The rest of the day I just lay around and swore. I didn’t even get a beer out of the fridge. After you’ve drunk a hundred fifty thousand Falstaffs, the taste goes on you.
I made sure the house stayed clean. About midnight I went out and looked over at Mrs. Earnest’s flower tree. All her lights were out. I stole about fifteen blooms off her tree. Then I got this pussy-looking green dish my wife bought and put the flowers on the table. I bought some steaks in the morning. I didn’t have a barbecue, so I got a hub cap and pulled the grill out of the oven to go over it.
About three in the afternoon, they showed up in the Chrysler. I looked out and they were looking at the house, engine running. The spade had another banana he was chewing on. His sister was driving. I went out on the porch as if to check out the carb on my Honda.
“Oh, hi!” I called. “Come in the house now you’re here!”
They came in the front room. His sister shook hands with me. She had blue fingernails, long ones, and that African jewelry all over and some new elevated nigger sandals and her toenails were blue too. When she walked, she rattled like a walking chandelier. The guy had on a plain shirt and just looked like an ordinary nigger. He went straight for the fridge.
“You got any soda or yogurt around?” he said.
“Hold on. This ain’t a delicatessen,” I said.
“It for straight sure ain’t,” his sister said. “You got a hole in your porch. Hey, look at the flowers!” she said. She went over and picked up one of the flowers out of the water. “I get off on flowers,” she said.
I was so pleased, I guess I blushed.
She called her brother Rip or Reap, I couldn’t quite make it out. He never called her name.
“Man, look at the number of these beers! Are you some kind of beer salesman?”
“I keep it for friends who drop by,” I said.
“Ain’t nobody drop by here,” he said. “You got some handsome steaks in there.” He made a motion for me to move aside so his sister could get a view of the fridge. “Look at them steaks,” he said.
“I get off on big old steaks,” she said.
“We’re gonna get those on the grill in a couple of hours. Let me put on some music and you people sit down and relax.” I put the two records on. “I got some dope if you. .”
“You what? We don’t use no dope! We don’t like no rock-and-roll music, either,” he said.
“I get off on Ralph Vaughan Williams,” said the sister. “You got any Ralph Vaughan Williams?”
“Come out here, look at his barbecue,” the dude said to his sister.
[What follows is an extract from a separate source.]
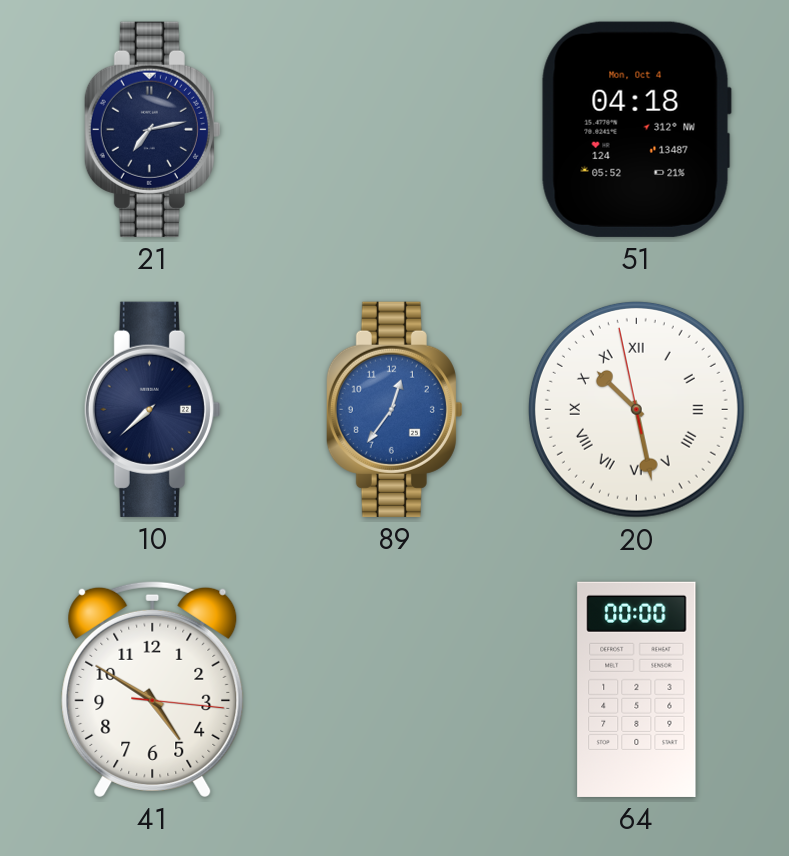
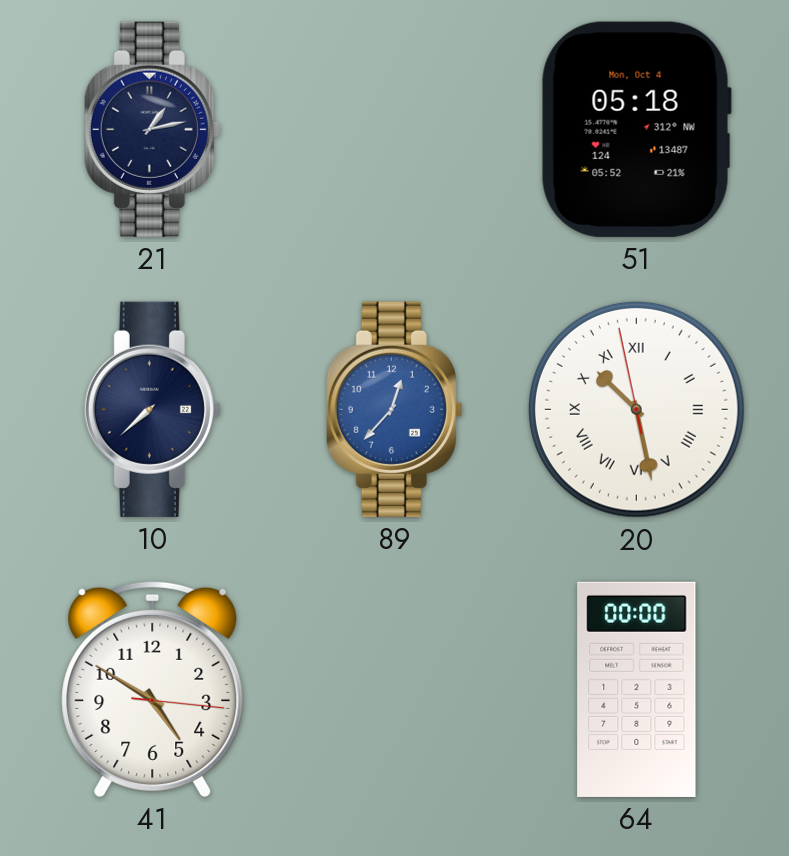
21: 7:13 -> 1:13
51: 04:18 -> 05:18
89: 12:36 -> 12:37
He was looking out the back door of the kitchen at my unit. “That a space-age model, ain’t it?”
After a while they said they were going out and sit in the Chrysler for the air-conditioning. I thought it was a ruse to leave for good. When they shut the door, I had to call back this yell that was coming out my throat. It was a yell that if it had come out would’ve been the weirdest sound I ever made.
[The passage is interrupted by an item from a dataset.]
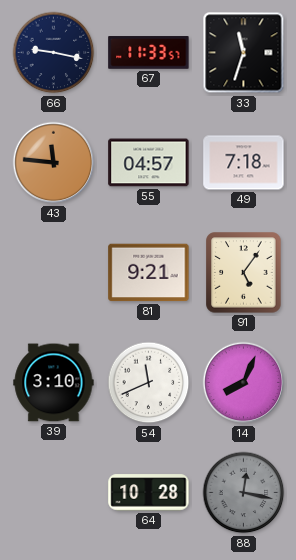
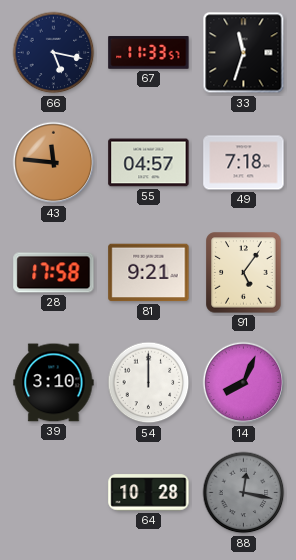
66: 9:17 -> 5:17
28: none -> 17:58
54: 11:41 -> 12:00
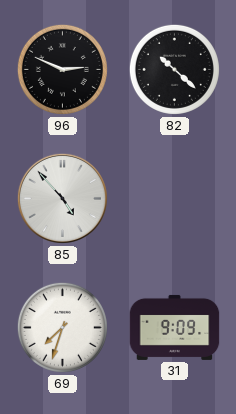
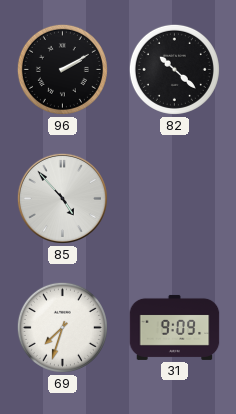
96: 2:49 -> 2:10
I knew I’d hear the motor start. They were out there fifteen minutes. I couldn’t stand it. I went and got a beer in each fist and killed them in four minutes. I pushed the curtain to the side.
The nigger was working on another banana and talking to his sister. She sat in the driver’s seat looking like she was really grossed away by his eating etiquette. They got out and opened my door again.
“Get cooled off?” I said.
“We’re out of gas,” said the nigger.
“It’s cooling down some now. We can get those steaks on in half a sec. The other side of that record isn’t so much of a roar. I turned it down. It’s got some nice soft licks in it.”